Außenminister Marco Rubio und andere führende Republikaner distanzierten sich von Äußerungen Donald Trumps, die andeuteten, dass die USA Venezuela während einer Übergangszeit regieren würden, nachdem Präsident Nicolás Maduro gefasst worden war. Rubio verteidigte die US-Operation, die dazu führte, dass Maduro und seine Frau in die USA gebracht wurden, um sich dort wegen Bundesstraftaten zu verantworten.
Rubio trat am Sonntagmorgen mehrfach in US-amerikanischen Politiksendungen auf, um die Kontroverse um die Operation anzusprechen, die am frühen Samstag stattfand. Kritiker haben die Operation als illegal bezeichnet, und das Weiße Haus hat nicht klargestellt, wie die USA Venezuela verwalten würden.

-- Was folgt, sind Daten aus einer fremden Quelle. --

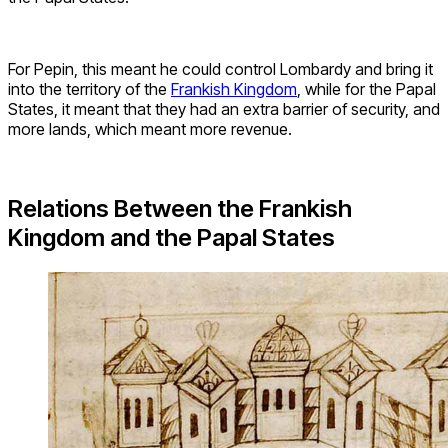
For Pepin, this meant he could control Lombardy and bring it
into the territory of the
Frankish Kingdom
, while for the Papal
States, it meant that they had an extra barrier of security, and
more lands, which meant more revenue.
Relations Between the Frankish
Kingdom and the Papal States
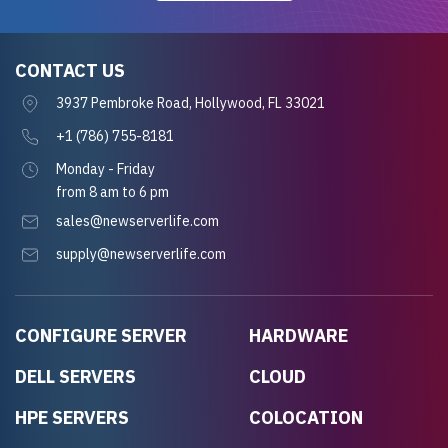
CONTACT US
3937 Pembroke Road, Hollywood, FL 33021
+1 (786) 755-8181
Monday - Friday
from 8 am to 6 pm
sales@newserverlife.com
supply@newserverlife.com
CONFIGURE SERVER
HARDWARE
DELL SERVERS
CLOUD
HPE SERVERS
COLOCATION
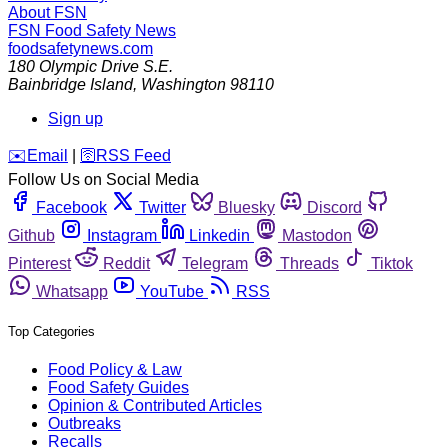
About FSN
FSN
Food Safety News
foodsafetynews.com
180 Olympic Drive S.E.
Bainbridge Island
,
Washington
98110
Sign up
️✉️
Email
|
🛜
RSS Feed
Follow Us on Social Media
Facebook
Twitter
Bluesky
Discord
Github
Instagram
Linkedin
Mastodon
Pinterest
Reddit
Telegram
Threads
Tiktok
Whatsapp
YouTube
RSS
Top Categories
Food Policy & Law
Food Safety Guides
Opinion & Contributed Articles
Outbreaks
Recalls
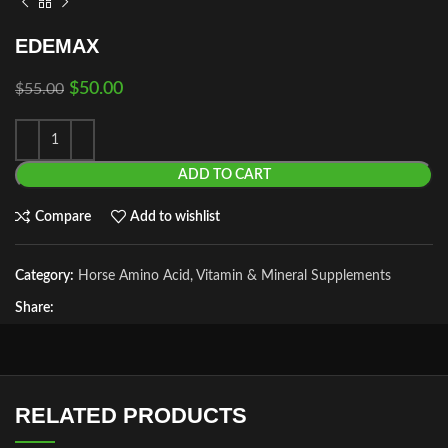
EDEMAX
$
50.00
$
55.00
ADD TO CART
Compare
Add to wishlist
Category:
Horse Amino Acid, Vitamin & Mineral Supplements
Share:
RELATED PRODUCTS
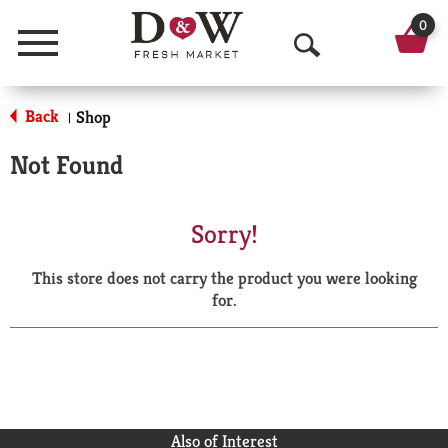
0
Menu
O
p
Back
Shop
|
e
Not Found
n
S
Sorry!
e
This store does not carry the product you were looking
a
for.
r
c
h
Also of Interest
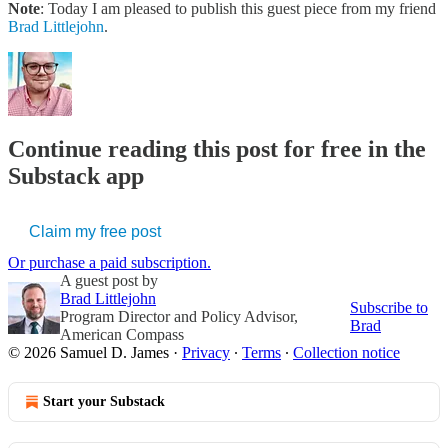
Note
: Today I am pleased to publish this guest piece from my friend
Brad Littlejohn
.
Continue reading this post for free in the
Substack app
Claim my free post
Or purchase a paid subscription.
A guest post by
Brad Littlejohn
Subscribe to
Program Director and Policy Advisor,
Brad
American Compass
© 2026 Samuel D. James
·
Privacy
∙
Terms
∙
Collection notice
Start your Substack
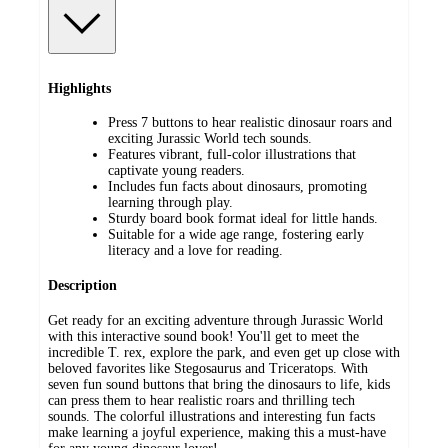
Highlights
Press 7 buttons to hear realistic dinosaur roars and
exciting Jurassic World tech sounds.
Features vibrant, full-color illustrations that
captivate young readers.
Includes fun facts about dinosaurs, promoting
learning through play.
Sturdy board book format ideal for little hands.
Suitable for a wide age range, fostering early
literacy and a love for reading.
Description
Get ready for an exciting adventure through Jurassic World
with this interactive sound book! You'll get to meet the
incredible T. rex, explore the park, and even get up close with
beloved favorites like Stegosaurus and Triceratops. With
seven fun sound buttons that bring the dinosaurs to life, kids
can press them to hear realistic roars and thrilling tech
sounds. The colorful illustrations and interesting fun facts
make learning a joyful experience, making this a must-have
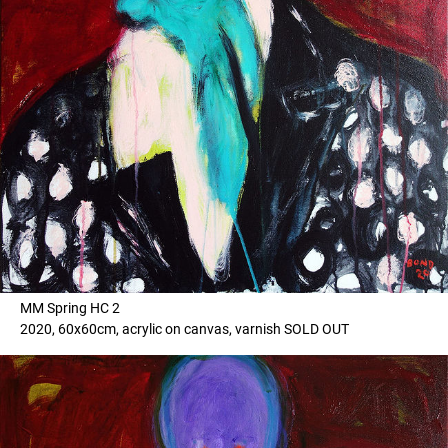
MM Spring HC 2
2020, 60x60cm, acrylic on canvas, varnish SOLD OUT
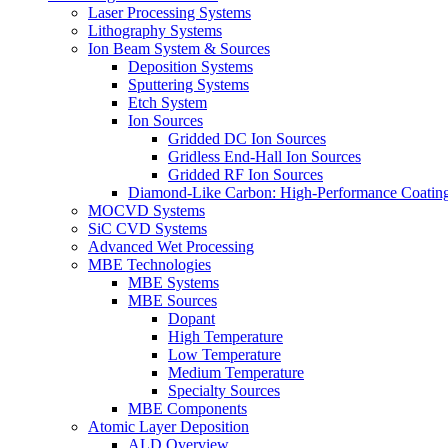
Laser Processing Systems
Lithography Systems
Ion Beam System & Sources
Deposition Systems
Sputtering Systems
Etch System
Ion Sources
Gridded DC Ion Sources
Gridless End-Hall Ion Sources
Gridded RF Ion Sources
Diamond-Like Carbon: High-Performance Coatings
MOCVD Systems
SiC CVD Systems
Advanced Wet Processing
MBE Technologies
MBE Systems
MBE Sources
Dopant
High Temperature
Low Temperature
Medium Temperature
Specialty Sources
MBE Components
Atomic Layer Deposition
ALD Overview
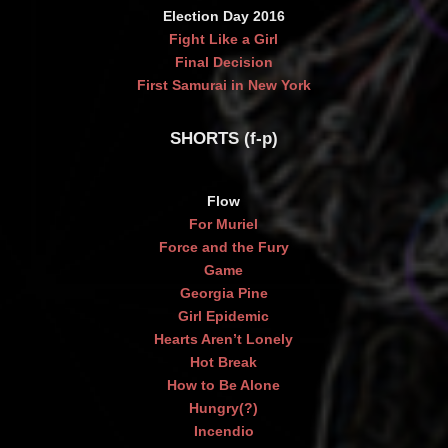
Election Day 2016
Fight Like a Girl
Final Decision
First Samurai in New York
SHORTS (f-p)
Flow
For Muriel
Force and the Fury
Game
Georgia Pine
Girl Epidemic
Hearts Aren’t Lonely
Hot Break
How to Be Alone
Hungry(?)
Incendio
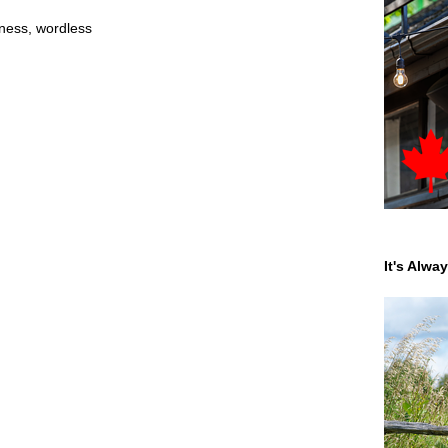
ness
,
wordless
It's Alwa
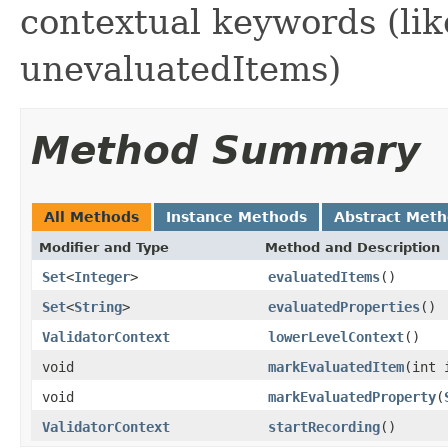
contextual keywords (lik
unevaluatedItems)
Method Summary
All Methods
Instance Methods
Abstract Met
Modifier and Type
Method and Description
Set
<
Integer
>
evaluatedItems
()
Set
<
String
>
evaluatedProperties
()
ValidatorContext
lowerLevelContext
()
void
markEvaluatedItem
(int 
void
markEvaluatedProperty
(
ValidatorContext
startRecording
()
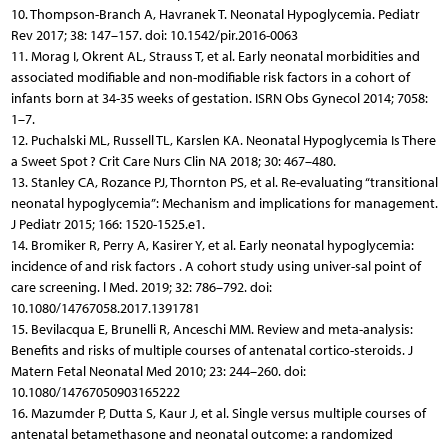
10. Thompson-Branch A, Havranek T. Neonatal Hypoglycemia. Pediatr
Rev 2017; 38: 147–157. doi: 10.1542/pir.2016-0063
11. Morag I, Okrent AL, Strauss T, et al. Early neonatal morbidities and
associated modifiable and non-modifiable risk factors in a cohort of
infants born at 34-35 weeks of gestation. ISRN Obs Gynecol 2014; 7058:
1–7.
12. Puchalski ML, Russell TL, Karslen KA. Neonatal Hypoglycemia Is There
a Sweet Spot ? Crit Care Nurs Clin NA 2018; 30: 467–480.
13. Stanley CA, Rozance PJ, Thornton PS, et al. Re-evaluating “transitional
neonatal hypoglycemia”: Mechanism and implications for management.
J Pediatr 2015; 166: 1520-1525.e1.
14. Bromiker R, Perry A, Kasirer Y, et al. Early neonatal hypoglycemia:
incidence of and risk factors . A cohort study using univer-sal point of
care screening. l Med. 2019; 32: 786–792. doi:
10.1080/14767058.2017.1391781
15. Bevilacqua E, Brunelli R, Anceschi MM. Review and meta-analysis:
Benefits and risks of multiple courses of antenatal cortico-steroids. J
Matern Fetal Neonatal Med 2010; 23: 244–260. doi:
10.1080/14767050903165222
16. Mazumder P, Dutta S, Kaur J, et al. Single versus multiple courses of
antenatal betamethasone and neonatal outcome: a randomized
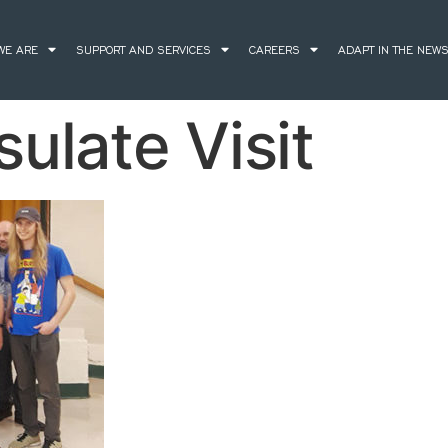
WE ARE
SUPPORT AND SERVICES
CAREERS
ADAPT IN THE NEW
ulate Visit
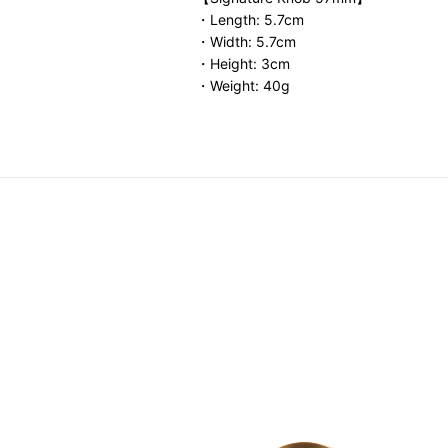
・Length: 5.7cm
・Width: 5.7cm
・Height: 3cm
・Weight: 40g
o Dual-Opening Isothermal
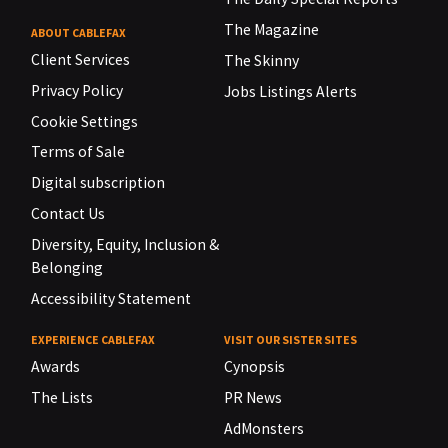
The Magazine
ABOUT CABLEFAX
Client Services
The Skinny
Privacy Policy
Jobs Listings Alerts
Cookie Settings
Terms of Sale
Digital subscription
Contact Us
Diversity, Equity, Inclusion &
Belonging
Accessibility Statement
EXPERIENCE CABLEFAX
VISIT OUR SISTER SITES
Awards
Cynopsis
The Lists
PR News
AdMonsters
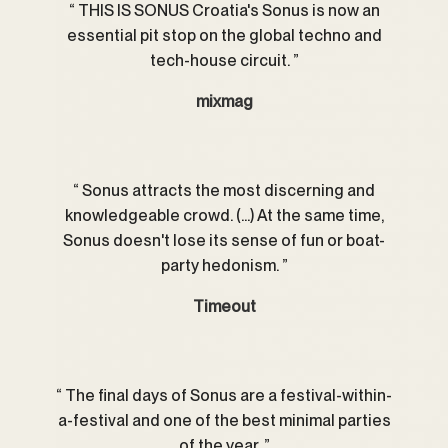
THIS IS SONUS Croatia's Sonus is now an
essential pit stop on the global techno and
tech-house circuit.
mixmag
Sonus attracts the most discerning and
knowledgeable crowd. (...) At the same time,
Sonus doesn't lose its sense of fun or boat-
party hedonism.
Timeout
The final days of Sonus are a festival-within-
a-festival and one of the best minimal parties
of the year.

Während eines Interviews auf ABC wurde Rubio wiederholt aufgefordert, zu bestätigen, ob die USA die Kontrolle über Venezuela übernehmen würden. Er erklärte, dass die USA Einfluss auf das Land hätten, vermied es aber zu sagen, dass die USA Venezuela führen würden.
Die Festnahme Maduros folgt auf jahrelange angespannte Beziehungen zwischen den USA und Venezuela, die von US-Sanktionen und Anschuldigungen wegen Maduros autoritärer Herrschaft geprägt waren. Die USA werfen Maduros Regierung seit langem Korruption, Menschenrechtsverletzungen und die Untergrabung demokratischer Institutionen vor.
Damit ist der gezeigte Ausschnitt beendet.